1. SCIENTIFIC DATA ARE VALUABLE RESEARCH OBJECTS
Researchers in the geosciences and chemistry often find data valuable to their work by identifying relevant articles and gaining access through the supplementary information, or by requesting the data from the authors. Few researchers place their data in a trusted repository, openly sharing and linking it to their article using a citation. Data in the supplement tend neither to be well-documented nor indexed for discovery. In a recent study of papers in Science, the authors analyzed 180 papers to determine accessibility of data and code [1]. Only 13% of the papers included the data and code necessary to attempt reproducing the research. It is important to note that the data policy for Science during the period reviewed required that the authors make their data and code available to requestors. With some level of work, only 36% of all the authors of the papers in the study shared the data and code that supported their research. This represents a fraction of the authors being compliant with the requirements of the journal's data policy.

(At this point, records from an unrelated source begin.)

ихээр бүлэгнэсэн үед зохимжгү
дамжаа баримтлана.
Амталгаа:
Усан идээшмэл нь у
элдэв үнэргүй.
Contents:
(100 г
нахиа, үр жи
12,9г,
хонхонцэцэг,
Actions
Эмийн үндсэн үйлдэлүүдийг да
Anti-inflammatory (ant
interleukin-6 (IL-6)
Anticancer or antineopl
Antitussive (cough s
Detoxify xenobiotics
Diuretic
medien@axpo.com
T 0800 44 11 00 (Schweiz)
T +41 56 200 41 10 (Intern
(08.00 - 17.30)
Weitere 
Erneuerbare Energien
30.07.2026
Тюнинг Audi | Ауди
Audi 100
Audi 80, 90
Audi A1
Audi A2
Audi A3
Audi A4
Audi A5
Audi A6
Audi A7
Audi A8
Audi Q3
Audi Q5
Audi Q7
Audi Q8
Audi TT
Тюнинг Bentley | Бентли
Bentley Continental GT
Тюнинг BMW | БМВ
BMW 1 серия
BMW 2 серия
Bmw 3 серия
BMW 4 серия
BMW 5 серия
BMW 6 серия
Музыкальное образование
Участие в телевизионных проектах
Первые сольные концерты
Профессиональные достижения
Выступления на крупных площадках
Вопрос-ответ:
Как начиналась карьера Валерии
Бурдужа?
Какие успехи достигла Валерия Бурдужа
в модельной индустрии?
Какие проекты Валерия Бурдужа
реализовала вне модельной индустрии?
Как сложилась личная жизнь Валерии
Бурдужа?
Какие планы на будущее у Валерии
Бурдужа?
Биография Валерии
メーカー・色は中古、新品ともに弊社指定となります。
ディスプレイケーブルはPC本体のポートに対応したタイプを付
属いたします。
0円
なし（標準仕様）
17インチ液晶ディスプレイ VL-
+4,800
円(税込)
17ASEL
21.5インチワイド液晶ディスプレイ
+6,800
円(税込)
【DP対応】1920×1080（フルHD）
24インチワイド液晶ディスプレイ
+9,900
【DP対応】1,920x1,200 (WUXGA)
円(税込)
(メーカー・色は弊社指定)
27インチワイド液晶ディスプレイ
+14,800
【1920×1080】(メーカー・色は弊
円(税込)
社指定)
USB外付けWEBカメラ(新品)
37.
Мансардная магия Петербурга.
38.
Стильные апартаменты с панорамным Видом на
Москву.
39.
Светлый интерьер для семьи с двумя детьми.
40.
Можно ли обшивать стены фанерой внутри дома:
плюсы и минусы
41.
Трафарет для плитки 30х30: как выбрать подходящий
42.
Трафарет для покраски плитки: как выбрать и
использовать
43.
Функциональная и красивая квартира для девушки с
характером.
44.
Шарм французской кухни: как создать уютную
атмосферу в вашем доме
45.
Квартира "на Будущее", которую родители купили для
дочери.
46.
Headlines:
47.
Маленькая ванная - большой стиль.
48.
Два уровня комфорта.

These numbers indicate that our scientific data are at high risk of being unavailable or lost, with the probability increasing over time. The data and code that underpin research and the scholarly record are very important for the integrity, transparency and reproducibility of science. Our data must be treated as a valuable research object. It must be FAIR for humans and machines, where FAIR stands for Findable, Accessible, Interoperable and Reusable.
Cross-domain research teams are challenged to find data from domains other than their area of expertise to meet the needs of their research. The FAIR Data Guidelines [2] provide guidance for all domains on how data can be better managed and preserved to maximize state-of-the-art automated workflow to support the scientific record more accurately at a larger scale. The desired result is that data are easier to discover, well-documented, and reusable in future research, for both researchers and expert systems.

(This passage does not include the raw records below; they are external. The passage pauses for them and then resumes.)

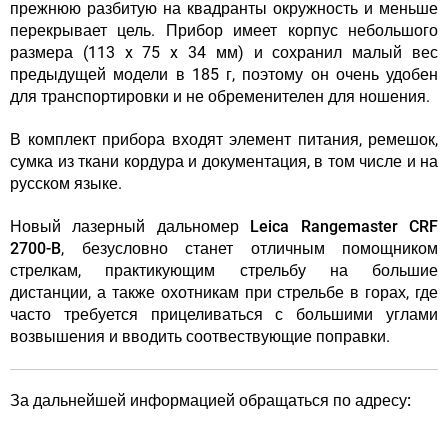
прежнюю разбитую на квадранты окружность и меньше
перекрывает цель. Прибор имеет корпус небольшого
размера (113 x 75 x 34 мм) и сохранил малый вес
предыдущей модели в 185 г, поэтому он очень удобен
для транспортировки и не обременителен для ношения.
В комплект прибора входят элемент питания, ремешок,
сумка из ткани кордура и документация, в том числе и на
русском языке.
Новый лазерный дальномер
Leica Rangemaster CRF
2700-B
, безусловно станет отличным помощником
стрелкам, практикующим стрельбу на большие
дистанции, а также охотникам при стрельбе в горах, где
часто требуется прицеливаться с большими углами
возвышения и вводить соотвествующие поправки.
За дальнейшей информацией обращаться по адресу: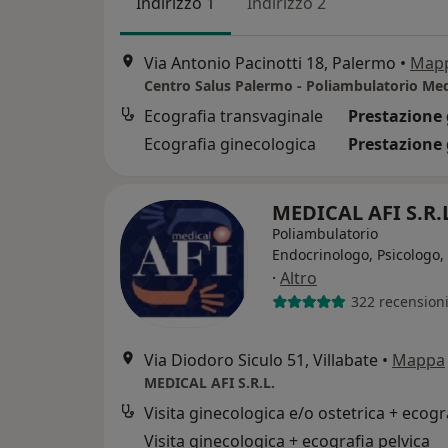
Indirizzo 1
Indirizzo 2
Via Antonio Pacinotti 18, Palermo
•
Map
Ecografia transvaginale
Prestazione 
Ecografia ginecologica
Prestazione 
MEDICAL AFI S.R.
Poliambulatorio
Endocrinologo, Psicologo,
·
Altro
322 recension
Via Diodoro Siculo 51, Villabate
•
Mappa
MEDICAL AFI S.R.L.
Visita ginecologica + ecografia pelvica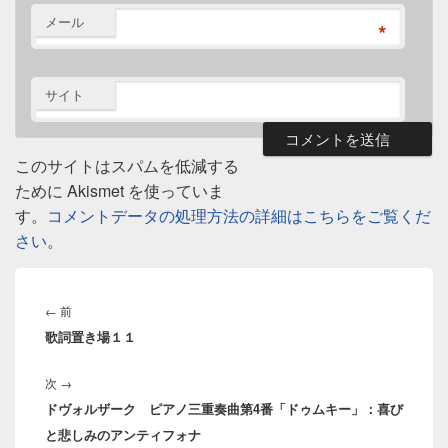
メール
*
サイト
このサイトはスパムを低減する
ために Akismet を使っていま
す。
コメントデータの処理方法の詳細はこちらをご覧くだ
さい
。
投
稿
前
←
前
ナ
歌詞置き場１１
の
ビ
投
ゲ
次
次
→
稿:
ー
ドヴォルザーク ピアノ三重奏曲第4番「ドゥムキー」：喜び
の
シ
と悲しみのアンティフォナ
投
ョ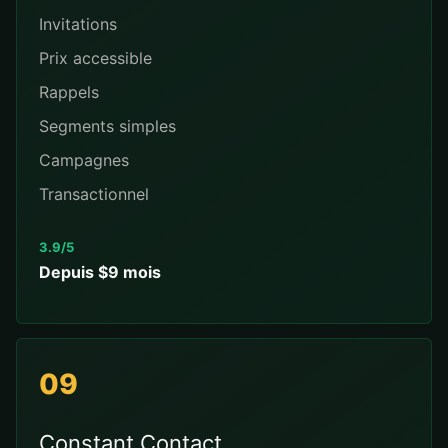
Invitations
Prix accessible
Rappels
Segments simples
Campagnes
Transactionnel
3.9/5
Depuis $9 mois
09
Constant Contact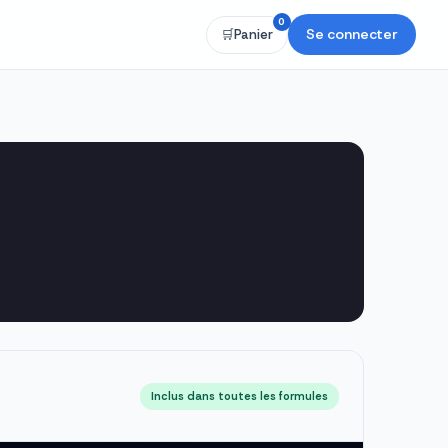
0
Se connecter
🛒
Panier
Inclus dans toutes les formules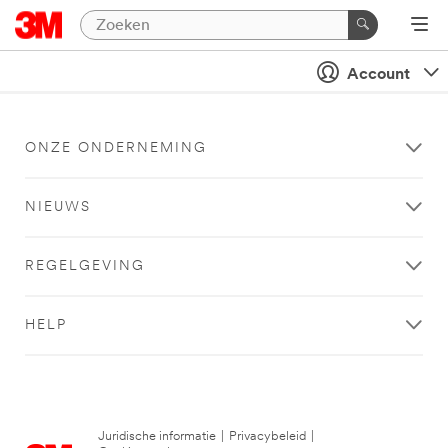
Account
ONZE ONDERNEMING
NIEUWS
REGELGEVING
HELP
Juridische informatie
|
Privacybeleid
|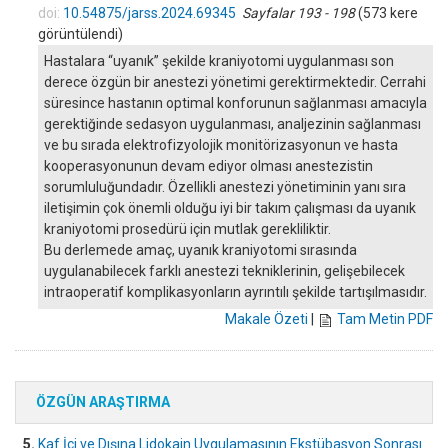
doi:
10.54875/jarss.2024.69345
Sayfalar 193 - 198
(573 kere
görüntülendi)
Hastalara “uyanık” şekilde kraniyotomi uygulanması son
derece özgün bir anestezi yönetimi gerektirmektedir. Cerrahi
süresince hastanın optimal konforunun sağlanması amacıyla
gerektiğinde sedasyon uygulanması, analjezinin sağlanması
ve bu sırada elektrofizyolojik monitörizasyonun ve hasta
kooperasyonunun devam ediyor olması anestezistin
sorumluluğundadır. Özellikli anestezi yönetiminin yanı sıra
iletişimin çok önemli olduğu iyi bir takım çalışması da uyanık
kraniyotomi prosedürü için mutlak gerekliliktir.
Bu derlemede amaç, uyanık kraniyotomi sırasında
uygulanabilecek farklı anestezi tekniklerinin, gelişebilecek
intraoperatif komplikasyonların ayrıntılı şekilde tartışılmasıdır.
Makale Özeti
|
Tam Metin PDF
ÖZGÜN ARAŞTIRMA
5.
Kaf İçi ve Dışına Lidokain Uygulamasının Ekstübasyon Sonrası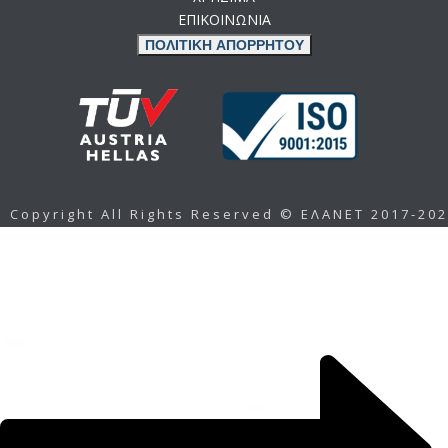
ΕΠΙΚΟΙΝΩΝΙΑ
ΠΟΛΙΤΙΚΗ ΑΠΟΡΡΗΤΟΥ
Copyright All Rights Reserved © ΕΛΑΝΕΤ 2017-20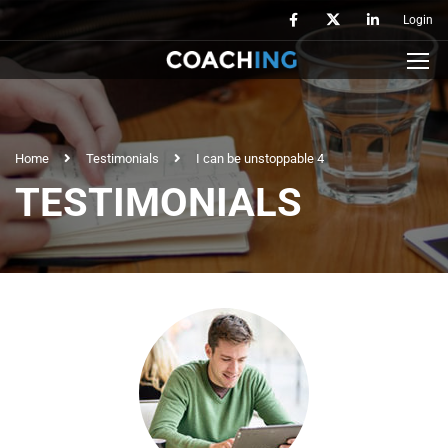
Login
Home
Testimonials
I can be unstoppable 4
TESTIMONIALS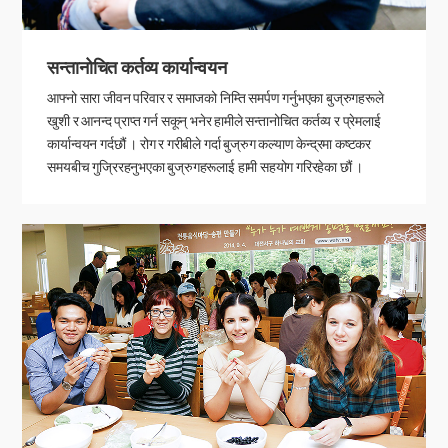
सन्तानोचित कर्तव्य कार्यान्वयन
आफ्नो सारा जीवन परिवार र समाजको निम्ति समर्पण गर्नुभएका बुज्रुगहरूले
खुशी र आनन्द प्राप्त गर्न सकून् भनेर हामीले सन्तानोचित कर्तव्य र प्रेमलाई
कार्यान्वयन गर्दछौं । रोग र गरीबीले गर्दा बुज्रुग कल्याण केन्द्रमा कष्टकर
समयबीच गुज्रिरहनुभएका बुज्रुगहरूलाई हामी सहयोग गरिरहेका छौं ।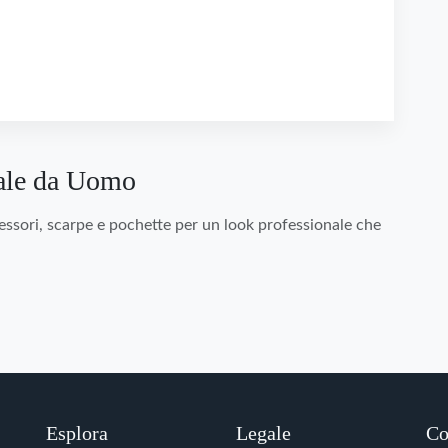
male da Uomo
essori, scarpe e pochette per un look professionale che
Esplora
Legale
Co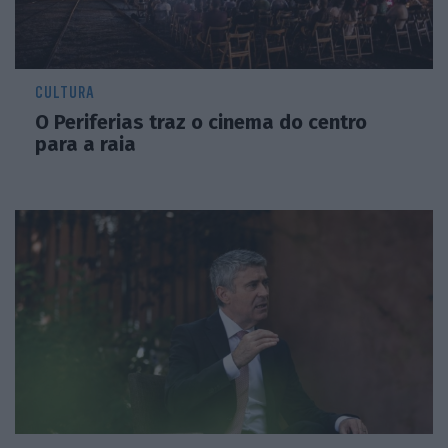
CULTURA
O Periferias traz o cinema do centro
para a raia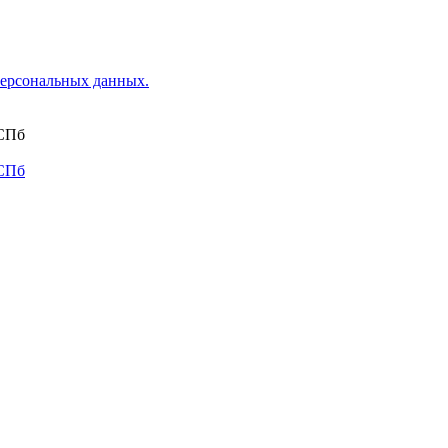
ерсональных данных.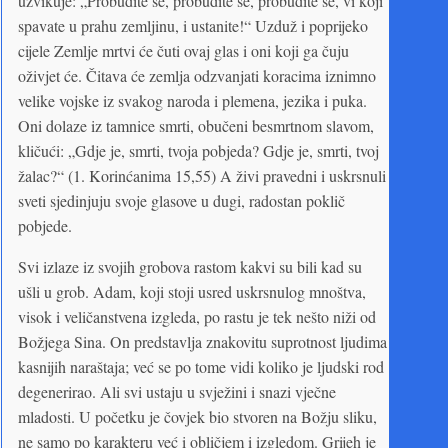
uzvikuje: „Probudite se, probudite se, probudite se, vi koji
spavate u prahu zemljinu, i ustanite!“ Uzduž i poprijeko
cijele Zemlje mrtvi će čuti ovaj glas i oni koji ga čuju
oživjet će. Čitava će zemlja odzvanjati koracima iznimno
velike vojske iz svakog naroda i plemena, jezika i puka.
Oni dolaze iz tamnice smrti, obučeni besmrtnom slavom,
kličući: „Gdje je, smrti, tvoja pobjeda? Gdje je, smrti, tvoj
žalac?“ (1. Korinćanima 15,55) A živi pravedni i uskrsnuli
sveti sjedinjuju svoje glasove u dugi, radostan poklič
pobjede.
Svi izlaze iz svojih grobova rastom kakvi su bili kad su
ušli u grob. Adam, koji stoji usred uskrsnulog mnoštva,
visok i veličanstvena izgleda, po rastu je tek nešto niži od
Božjega Sina. On predstavlja znakovitu suprotnost ljudima
kasnijih naraštaja; već se po tome vidi koliko je ljudski rod
degenerirao. Ali svi ustaju u svježini i snazi vječne
mladosti. U početku je čovjek bio stvoren na Božju sliku,
ne samo po karakteru već i obličjem i izgledom. Grijeh je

The data needed to address such complex interdisciplinary scientific questions and the problems of the future will benefit from common guidelines and best practices that all researchers follow to help each other navigate the complexity of our world through data. This includes standards that are well-adopted, well-implemented and managed, and endorsed through bodies such as the long-standing Scientific Unions and other professional organizations. Increasingly they have a new role in recommending the authoritative source of this information and in collaborating with other Unions on vocabularies and best practices that can be used by multiple domains [3].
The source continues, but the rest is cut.